Il faudrait aussi que le gouvernement fédéral rétablisse ses dépenses en immobilisation à un niveau acceptable et qu'il relève substantiellement le budget de développement national au Québec, qui est trois fois moins élevé que dans les Maritimes. Par conséquent, des sommes d'argent disponibles pourraient être versées au Québec, et il faudrait faire en sorte que ces sommes soient beaucoup plus importantes.
Nos concitoyens et concitoyennes constatent que le gouvernement fédéral accuse un surplus de 9 milliards de dollars. De plus, en même temps, ils constatent aussi qu'on a beaucoup de difficulté à obtenir les sommes d'argent nécessaires pour stimuler la recherche et le développement dans nos régions, et pour s'assurer que nos PME ont accès à des programmes qui leur permettent d'être compétitives dans la nouvelle réalité mondiale.
De ce côté, une accélération et une simplification des modes de fonctionnement seraient nécessaires pour qu'on soit compétitifs, qu'on ait des produits dans les bons créneaux et qu'on puisse assumer nos responsabilités et maintenir et développer de l'emploi, plutôt que d'avoir une politique défensive, comme celle qu'on a actuellement. En effet, on dit aux gens du secteur du textile: « On va donner un petit montant de 25 millions de dollars, mais après cela, on n'a plus d'autre argent. Faites face à la vague qui vous arrive de la Chine, de l'Inde et du Pakistan, et débrouillez-vous avec cela, car nous ne pouvons pas vous aider plus qu'on ne le fait maintenant. »

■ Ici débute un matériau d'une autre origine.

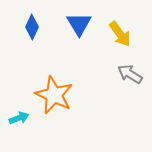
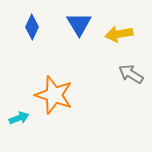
yellow arrow: moved 1 px left; rotated 116 degrees clockwise
gray arrow: moved 1 px right
orange star: rotated 6 degrees counterclockwise
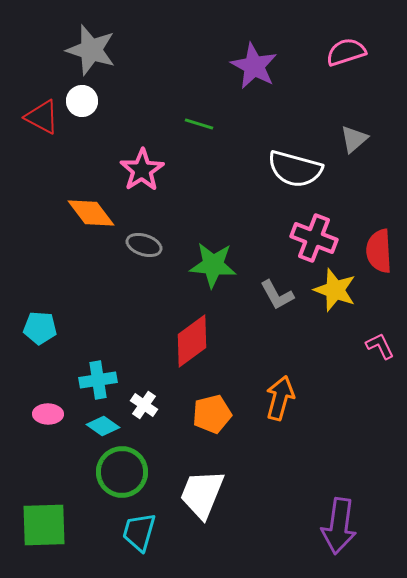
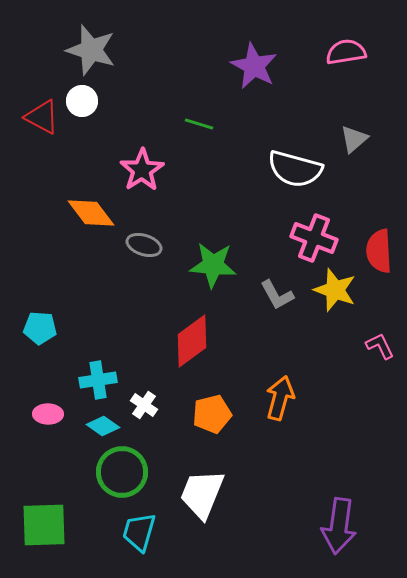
pink semicircle: rotated 9 degrees clockwise
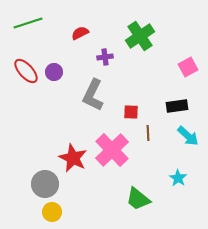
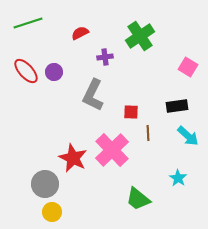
pink square: rotated 30 degrees counterclockwise
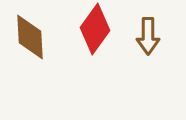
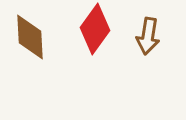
brown arrow: rotated 9 degrees clockwise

Quand les gens entendent ce discours et que, de l'autre côté, ils voient le ministre des Finances arriver avec un surplus de 9 milliards de dollars, ils se disent que dans le fond, c'est comme quelqu'un qui a décidé de payer son hypothèque en cinq ans et qui fait crever de faim les membres de sa famille pour être certain de l'avoir payé le plus tôt possible. Il y a là aussi des signes que le gouvernement fédéral, en matière de développement régional, n'a pas assumé ses responsabilités.
Le manque de sensibilité le plus évident, c'est bien sûr le fait qu'il n'y a pas eu de réforme en profondeur du régime d'assurance-emploi. Le Bloc québécois est arrivé ici en 1993. À ce moment-là, les libéraux avaient pris l'engagement qu'il y aurait une véritable réforme du régime d'assurance-emploi. M. Chrétien avait pris un engagement à titre de candidat à la chefferie du Parti libéral à l'effet qu'il y aurait une réforme positive pour les chômeurs. Une lettre le confirme. Tout de suite après sa prise du pouvoir, il a fait le contraire: il a serré la vis, il a diminué l'admissibilité au régime et il a enlevé aux régions un outil de développement régional. C'est un outil de stabilisation des activités économiques qui n'est plus là.
Sans avoir les programmes de compensation pour relancer l'économie régionale, on a en même temps fermé le robinet sur un facteur de réinvestissement dans la région qui était très pertinent et qui permettait de maintenir le pacte social existant entre les régions-ressources du Québec et du Canada et le centre. Par le passé, l'industrialisation s'était faite principalement dans les villes-centres, mais les régions-ressources, elles, avaient le régime d'assurance-emploi pour compenser le fait qu'elles vivaient des secteurs saisonniers.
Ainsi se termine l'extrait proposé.